‘I am writing a manifesto because I have nothing to say’. The words of preeminent Surrealist, Philippe Soupalt, set a provocative tone as one of the opening lines in Julian Rosefeldt’s new film, Manifesto. His inventive first feature-length production draws on the seminal texts that shaped the identity of artistic movements including Surrealism, Constructivism, and Futurism, to explore the intersections between art, literature, and film. Presented as a series of individual episodes narrated by 13 different characters – all played brilliantly by two-time Oscar winner Cate Blanchett – the film asks what it means to translate the artistic manifesto on screen, and how this may affect the contemporary viewers’ relationship with these texts.
The film serves, in part, as a brief history of the manifesto, beginning with Karl Marx’s Communist tract, which is often regarded as the origin of the form, and culminating with the ideas of contemporary filmmakers including Jim Jarmusch and Werner Herzog. Not all are literary masterpieces, but they are emotionally charged, political, performative works. Rosefeldt himself compared the act of reading of them to theatre. Originally screened as a 13-channel installation, this 95-minute continuous version received its debut at this year’s Sundance Film Festival. It is difficult to determine which format works best, but as the feature film progresses, it certainly highlights interesting ideas about the nature of the manifesto. One striking revelation is how similar the rhetoric is across almost all of the major texts. These span stylistic preferences, political leanings, decades and generations, yet each writer or collective declares their visual practice as the way of the future – from Bruno Taut’s pursuit of ‘everlasting change’ to the John Reed Club’s struggle for a ‘weapon in the battle for a new and superior world’.

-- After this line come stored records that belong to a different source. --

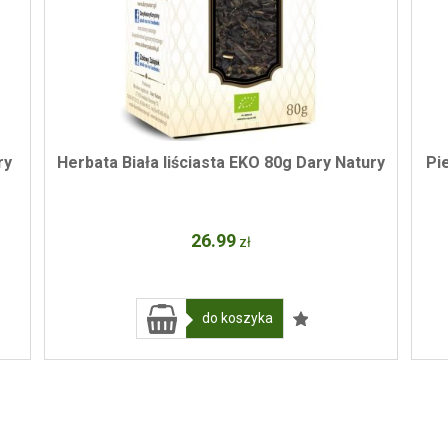
ry
Herbata Biała liściasta EKO 80g Dary Natury
Pi
26
.99
zł
do koszyka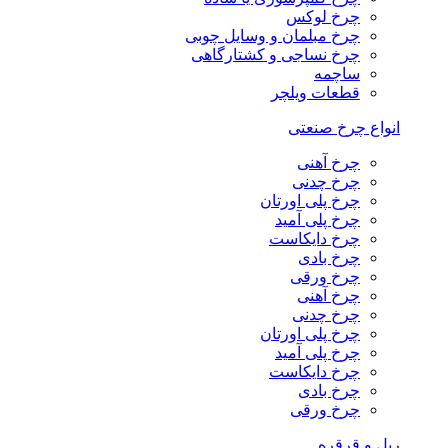
چرخ لوکس
چرخ مبلمان و وسایل چوبی
چرخ نساجی و کشتارگاهی
ساچمه
قطعات ویلچر
انواع چرخ صنعتی
چرخ آهنی
چرخ چدنی
چرخ پلی اورتان
چرخ پلی آمید
چرخ دایکاست
چرخ بادی
چرخ ورقی
چرخ آهنی
چرخ چدنی
چرخ پلی اورتان
چرخ پلی آمید
چرخ دایکاست
چرخ بادی
چرخ ورقی
ریل و قرقره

Loaded with utopian ideas, these visions of change can seem tragic or even sinister with hindsight. In one episode, the combative words of the Futurists, whose founding manifesto was published in 1909, ring out over rows and rows of screens in a broker’s office. Their imagined future – a picture of youthful, frenetic energy powering the machine age – turned quickly into dystopian reality with the outbreak of war a few years later. The doctrine of Situationism is narrated by a homeless man wandering through desolate rubble; his anarchic cries for freedom from oppressive commercialism echo around decaying remnants of modernity. Even relatively recent texts take an ominous turn in the final scenes as Jim Jarmusch’s Golden Rules of Filmmaking (2002) are drilled into the minds of a class of young children. The effect is that Manifesto simultaneously invites us to reengage with these ideas as though ‘they weren’t just historical art documents’ (as Rosefeldt puts it), while also remembering their historical context.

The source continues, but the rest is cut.